Historia del niño que se salvó del amor de madre y otros peligros
Un huevo flotaba en el río Uspanapa.
Caridad manoteaba el agua, queriendo atraparlo; y tanto se
agachó que se clavó de cabeza en el fondo barroso.
Tras mucho patalear, emergió ensopada y sin el huevo, echando agua y
rabia por los siete agujeros de su cara. Cuando se alzó en la orilla, golpeó sin
querer el ramaje; y el huevo, que se veía en el río pero estaba entre las
ramas, cayó a sus píes.
Caridad se sentó. Al calor de su cuerpo, el huevo se quebró y Andancio
nació y lloró.
Serpenteaba la lengua. Caridad se relamía contemplando al niño que
crecía. —Mío, mío—decía.
Andancio le tenía gratitud, porque al fin y al cabo ella lo había nacido; pero
no bien Caridad se iba de casa, el niño confiaba sus inquietudes al ratón:
—Mi mamá me quiere comer.
Y el ratón movía la cabeza:
—A todas las madres les da por ahí.
En el mentidero de aquel pueblo de Veracruz, Caridad se quejaba a
las vecinas:
—Ni modo. No engorda, el ingrato.
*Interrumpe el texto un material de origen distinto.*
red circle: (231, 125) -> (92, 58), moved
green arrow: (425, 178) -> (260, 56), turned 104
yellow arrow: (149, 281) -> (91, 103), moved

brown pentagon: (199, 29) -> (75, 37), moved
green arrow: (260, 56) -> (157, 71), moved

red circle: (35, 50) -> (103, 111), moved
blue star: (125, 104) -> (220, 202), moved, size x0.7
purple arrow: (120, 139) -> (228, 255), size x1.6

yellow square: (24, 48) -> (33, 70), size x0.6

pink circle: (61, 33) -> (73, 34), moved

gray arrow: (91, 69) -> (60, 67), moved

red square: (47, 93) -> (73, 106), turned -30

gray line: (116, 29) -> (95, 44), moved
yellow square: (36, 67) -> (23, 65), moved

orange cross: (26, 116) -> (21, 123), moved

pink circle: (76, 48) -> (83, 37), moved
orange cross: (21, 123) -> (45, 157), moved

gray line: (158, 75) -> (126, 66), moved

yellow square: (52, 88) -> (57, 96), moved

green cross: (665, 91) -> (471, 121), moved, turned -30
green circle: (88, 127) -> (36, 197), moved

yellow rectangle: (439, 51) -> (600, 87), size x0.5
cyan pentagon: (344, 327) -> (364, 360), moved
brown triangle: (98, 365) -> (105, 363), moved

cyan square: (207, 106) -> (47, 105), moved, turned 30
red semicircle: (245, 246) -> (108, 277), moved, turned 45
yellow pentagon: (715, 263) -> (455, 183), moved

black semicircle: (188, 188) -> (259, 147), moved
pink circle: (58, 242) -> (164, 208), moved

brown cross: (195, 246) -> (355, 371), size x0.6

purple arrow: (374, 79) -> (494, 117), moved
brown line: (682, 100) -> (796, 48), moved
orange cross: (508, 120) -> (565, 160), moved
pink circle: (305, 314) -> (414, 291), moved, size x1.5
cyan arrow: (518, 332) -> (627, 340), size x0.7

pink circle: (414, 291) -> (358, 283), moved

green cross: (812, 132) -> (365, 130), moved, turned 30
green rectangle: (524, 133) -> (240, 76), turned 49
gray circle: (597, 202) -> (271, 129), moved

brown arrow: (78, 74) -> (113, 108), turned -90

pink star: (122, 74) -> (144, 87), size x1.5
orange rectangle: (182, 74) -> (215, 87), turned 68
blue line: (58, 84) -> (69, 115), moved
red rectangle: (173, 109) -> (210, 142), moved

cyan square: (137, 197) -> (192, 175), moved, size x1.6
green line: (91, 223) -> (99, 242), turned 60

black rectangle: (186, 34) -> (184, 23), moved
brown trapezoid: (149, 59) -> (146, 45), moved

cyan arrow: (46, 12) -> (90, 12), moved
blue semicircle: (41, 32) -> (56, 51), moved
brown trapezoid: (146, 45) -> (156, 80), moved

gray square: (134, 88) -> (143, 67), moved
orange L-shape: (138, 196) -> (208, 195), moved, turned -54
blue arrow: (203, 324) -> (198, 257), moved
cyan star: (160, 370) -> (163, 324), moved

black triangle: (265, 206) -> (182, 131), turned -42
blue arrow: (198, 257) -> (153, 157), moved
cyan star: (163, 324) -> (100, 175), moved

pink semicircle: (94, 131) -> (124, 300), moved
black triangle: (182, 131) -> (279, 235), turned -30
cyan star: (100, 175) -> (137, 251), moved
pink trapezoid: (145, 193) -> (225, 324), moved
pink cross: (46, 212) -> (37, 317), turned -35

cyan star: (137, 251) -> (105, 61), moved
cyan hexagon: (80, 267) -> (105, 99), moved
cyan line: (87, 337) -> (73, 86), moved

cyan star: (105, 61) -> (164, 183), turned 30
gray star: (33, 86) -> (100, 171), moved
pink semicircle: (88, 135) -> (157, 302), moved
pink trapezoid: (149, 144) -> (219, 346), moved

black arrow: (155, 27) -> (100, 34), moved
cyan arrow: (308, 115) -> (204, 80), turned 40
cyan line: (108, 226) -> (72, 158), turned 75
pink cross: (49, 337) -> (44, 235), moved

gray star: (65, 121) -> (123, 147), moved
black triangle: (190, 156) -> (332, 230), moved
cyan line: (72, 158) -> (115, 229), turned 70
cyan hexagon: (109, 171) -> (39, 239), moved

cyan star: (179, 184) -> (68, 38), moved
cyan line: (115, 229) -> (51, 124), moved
Para qué se sacrifica una.
Toda la comida era para el niño y Caridad tenía un hambre que se comía el
barro de las paredes. Las paredes iban disminuyendo en cada cena y ya
habían desaparecido, también tragados, todos los cacharros de la casa.
Todos, salvo la olla grande.
Cada noche, Caridad acarreaba agua y soplaba el fuego. Cuando la olla
humeaba, ella arrojaba un puñadito de sal. Entonces se arrimaba al rincón
donde Andancio dormía:
—Venga el dedo.
Y Andancio le ofrecía la cola del ratón. Caridad palpaba, ciega de furia, y se
alejaba mascullando
Gracias al ratón, que cavó un agujero en la adelgazada pared,
Andancio pudo escapar. Se marchó sin volver la cara y llegó monte
arriba cuando ya estaba despuntando el día.
Desde la copa de una palma, vio su casa en llamas. Caridad había pateado
los leños ardientes y el fuego se había vengado
.
Los vecinos envolvieron las cenizas de Caridad en una manta y el sapo
se fue a arrojarlas al pantano. Cuando Andancio vio venir al sapo, que
brincaba con la bolsa a la espalda, le salió al cruce. Quiso arrancarle
la carga, que madre hay una sola; y en el forcejeo se abrió la manta y las
cenizas de Caridad se echaron a volar.
Andancio corrió, perseguido por la negra nube, y se zambulló en las
aguas del río; y así fue salvado por el espejo que había reflejado su
primera imagen. El sapo, más lento, no pudo defenderse de aquel
ejército de lanzas, y quedó con la piel acribillada de picaduras para siempre.